Digiacomo Graziana, Fumarola Claudia, La Monica Silvia, Bonelli Mara A, Cretella Daniele, Alfieri Roberta, Cavazzoni Andrea, Galetti Maricla, Bertolini Patrizia, Missale Gabriele, Petronini Pier Giorgio
Department of Medicine and Surgery, University of Parma, Parma, Italy.
Istituto Nazionale per l'Assicurazione contro gli Infortuni sul Lavoro (INAIL) Research, Department of Occupational and Environmental Medicine, Epidemiology and Hygiene, Rome, Italy.
Front Oncol. 2020 Sep 23;10:563249. doi: 10.3389/fonc.2020.563249. eCollection 2020.
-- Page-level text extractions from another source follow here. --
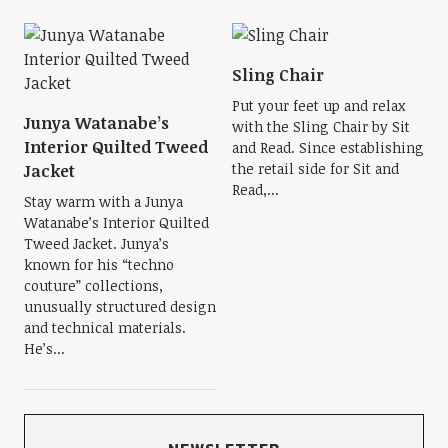
Sling Chair
Put your feet up and relax
Junya Watanabe’s
with the Sling Chair by Sit
Interior Quilted Tweed
and Read. Since establishing
the retail side for Sit and
Jacket
Read,...
Stay warm with a Junya
Watanabe’s Interior Quilted
Tweed Jacket. Junya’s
known for his “techno
couture” collections,
unusually structured design
and technical materials.
He’s...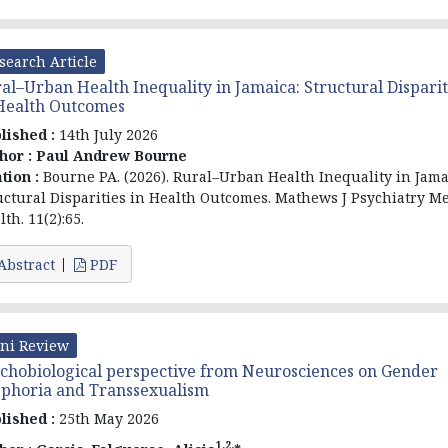
search Article
al–Urban Health Inequality in Jamaica: Structural Disparit
Health Outcomes
lished :
14th July 2026
hor :
Paul Andrew Bourne
ation :
Bourne PA. (2026). Rural–Urban Health Inequality in Jama
uctural Disparities in Health Outcomes. Mathews J Psychiatry M
th. 11(2):65.
Abstract
PDF
ni Review
chobiological perspective from Neurosciences on Gender
phoria and Transsexualism
lished :
25th May 2026
1,2,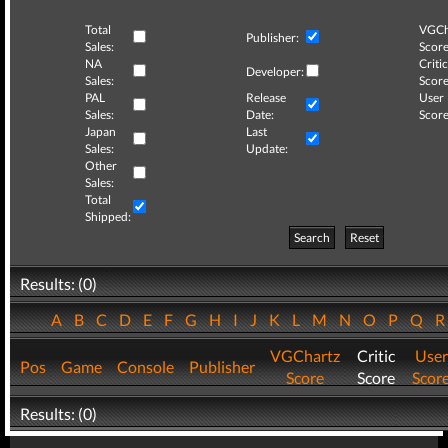
Total
VGCh
Publisher:
Sales:
Score
NA
Critic
Developer:
Sales:
Score
PAL
Release
User
Sales:
Date:
Score
Japan
Last
Sales:
Update:
Other
Sales:
Total
Shipped:
Search
Reset
Results: (0)
A
B
C
D
E
F
G
H
I
J
K
L
M
N
O
P
Q
VGChartz
Critic
User
Pos
Game
Console
Publisher
Score
Score
Scor
Results: (0)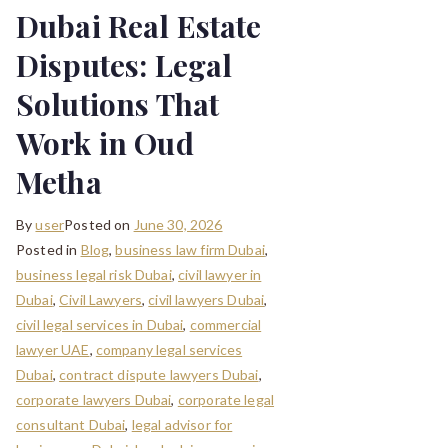
Dubai Real Estate
Disputes: Legal
Solutions That
Work in Oud
Metha
By
user
Posted on
June 30, 2026
Posted in
Blog
,
business law firm Dubai
,
business legal risk Dubai
,
civil lawyer in
Dubai
,
Civil Lawyers
,
civil lawyers Dubai
,
civil legal services in Dubai
,
commercial
lawyer UAE
,
company legal services
Dubai
,
contract dispute lawyers Dubai
,
corporate lawyers Dubai
,
corporate legal
consultant Dubai
,
legal advisor for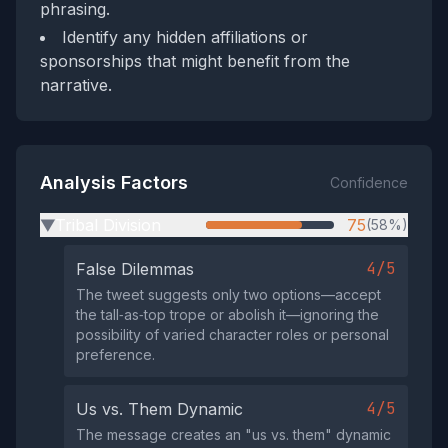
phrasing.
Identify any hidden affiliations or
sponsorships that might benefit from the
narrative.
Analysis Factors
Confidence
Tribal Division
75
(58%)
▶
4/5
False Dilemmas
The tweet suggests only two options—accept
the tall‑as‑top trope or abolish it—ignoring the
possibility of varied character roles or personal
preference.
4/5
Us vs. Them Dynamic
The message creates an "us vs. them" dynamic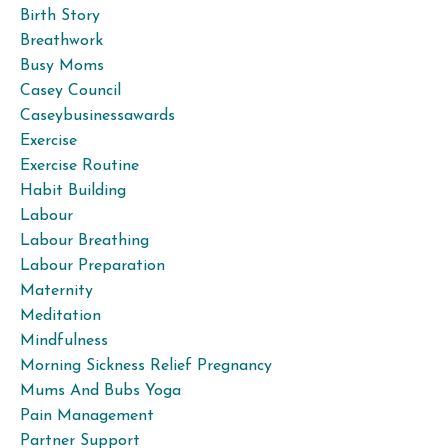
Birth Story
Breathwork
Busy Moms
Casey Council
Caseybusinessawards
Exercise
Exercise Routine
Habit Building
Labour
Labour Breathing
Labour Preparation
Maternity
Meditation
Mindfulness
Morning Sickness Relief Pregnancy
Mums And Bubs Yoga
Pain Management
Partner Support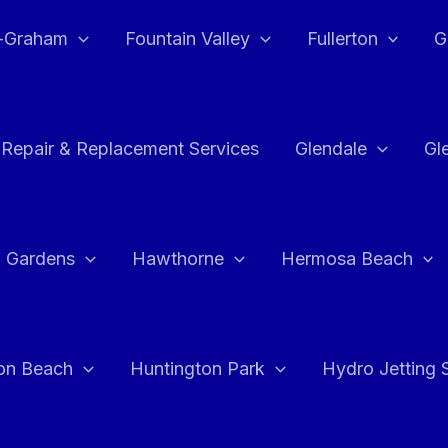
e-Graham
Fountain Valley
Fullerton
G
 Repair & Replacement Services
Glendale
Gl
 Gardens
Hawthorne
Hermosa Beach
on Beach
Huntington Park
Hydro Jetting 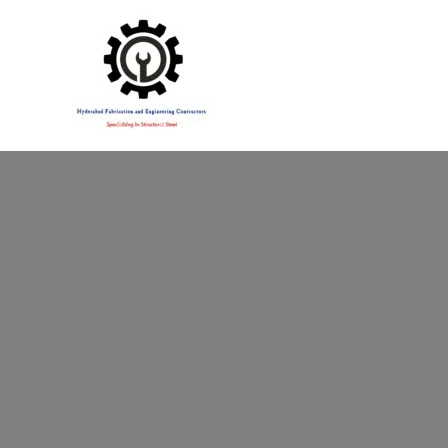
Specialising in Structural Steel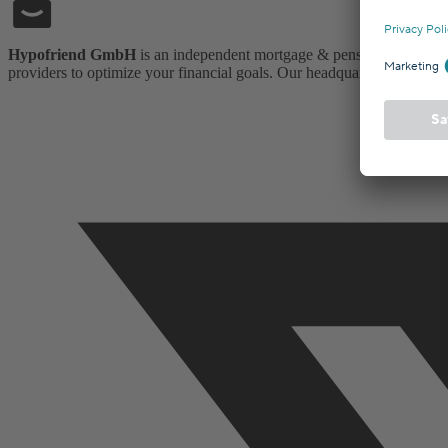
Hypofriend GmbH
is an independent mortgage & pension insurance
providers to optimize your financial goals. Our headquarters is in Ber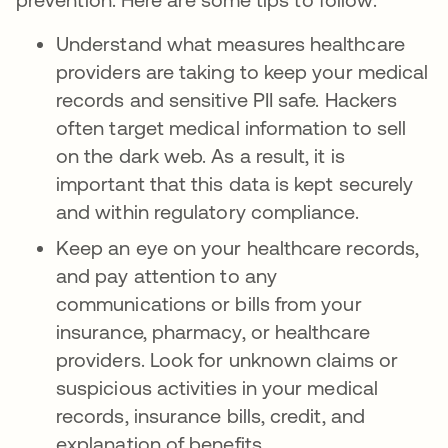
Understand what measures healthcare
providers are taking to keep your medical
records and sensitive PII safe. Hackers
often target medical information to sell
on the dark web. As a result, it is
important that this data is kept securely
and within regulatory compliance.
Keep an eye on your healthcare records,
and pay attention to any
communications or bills from your
insurance, pharmacy, or healthcare
providers. Look for unknown claims or
suspicious activities in your medical
records, insurance bills, credit, and
explanation of benefits.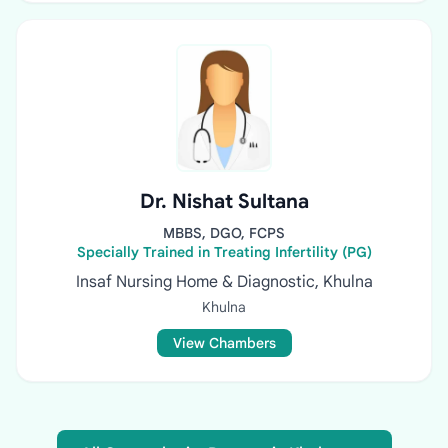
Dr. Nishat Sultana
MBBS, DGO, FCPS
Specially Trained in Treating Infertility (PG)
Insaf Nursing Home & Diagnostic, Khulna
Khulna
View Chambers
Advanced hepatocarcinoma (HCC) is an aggressive malignancy with poor prognosis and limited treatment options. Alterations of the cyclin D-CDK4/6-Rb pathway occur frequently in HCC, providing the rationale for its targeting at least in a molecular subset of HCC. In a panel of HCC cell lines, we investigated whether the CDK4/6 inhibitor palbociclib might improve the efficacy of regorafenib, a powerful multi-kinase inhibitor approved as second-line treatment for advanced HCC after sorafenib failure and currently under clinical investigation as first-line therapy in combination with immunotherapy. In Rb-proficient cells, the simultaneous drug combination, but not the sequential schedules, inhibited cell proliferation, either in short or in long-term experiments, and induced cell death more strongly than individual treatments. Moreover, the combination significantly reduced spheroid cell growth and inhibited cell migration/invasion. The superior efficacy of palbociclib plus regorafenib emerged also under hypoxia and was associated with a significant down-regulation of CDK4/6-Rb-myc and mTORC1/p70S6K signaling. Moreover, regorafenib suppressed palbociclib-induced expression of cyclin D1 contributing to the cytotoxic effects of the combination. Besides these inhibitory effects on cell viability/proliferation, palbociclib and regorafenib reduced glucose uptake, although this effect was dependent on the cell model and on the oxygen availability (normoxia or hypoxia). Palbociclib and regorafenib combination impaired glucose uptake and utilization, down-regulating basal and hypoxia-induced expression of HIF-1α, HIF-2α, GLUT-1, and MCT4 proteins as well as the activity/expression of glycolytic enzymes (HK2, PFKP, aldolase A, PKM2). In addition, regorafenib alone reduced mitochondrial respiration. The combined treatment impaired glucose metabolism and respiration without enhancing the effects of the single agents. Our findings provide pre-clinical evidence for the effectiveness of palbociclib and regorafenib combination in HCC cell models.
晚期肝癌(HCC)是一种侵袭性恶性肿瘤,预后较差且治疗选择有限。细胞周期蛋白D-CDK4/6-Rb通路的改变在HCC中频繁发生,这为至少在一部分HCC分子亚群中靶向该通路提供了理论依据。在一组HCC细胞系中,我们研究了CDK4/6抑制剂哌柏西利是否能提高瑞戈非尼的疗效。瑞戈非尼是一种强大的多激酶抑制剂,已被批准作为索拉非尼治疗失败后晚期HCC的二线治疗药物,目前正在作为一线治疗与免疫疗法联合进行临床研究。在Rb功能正常的细胞中,无论是短期还是长期实验,同时联合用药而非序贯给药方案均能抑制细胞增殖,且比单独治疗更强烈地诱导细胞死亡。此外,联合用药显著降低了球体细胞的生长,并抑制了细胞迁移/侵袭。哌柏西利联合瑞戈非尼在缺氧条件下也显示出卓越的疗效,且与CDK4/6-Rb-myc和mTORC1/p70S6K信号通路的显著下调有关。此外,瑞戈非尼抑制了哌柏西利诱导的细胞周期蛋白D1表达,这有助于联合用药产生细胞毒性作用。除了对细胞活力/增殖的这些抑制作用外,哌柏西利和瑞戈非尼还降低了葡萄糖摄取,尽管这种作用取决于细胞模型和氧供应情况(常氧或缺氧)。哌柏西利和瑞戈非尼联合用药损害了葡萄糖摄取和利用,下调了HIF-1α、HIF-2α、GLUT-1和MCT4蛋白的基础表达以及缺氧诱导表达,以及糖酵解酶(HK2、PFKP、醛缩酶A、PKM2)的活性/表达。此外,单独使用瑞戈非尼可降低线粒体呼吸作用。联合治疗损害了葡萄糖代谢和呼吸作用,且未增强单一药物的作用效果。我们的研究结果为哌柏西利和瑞戈非尼联合用药在HCC细胞模型中的有效性提供了临床前证据。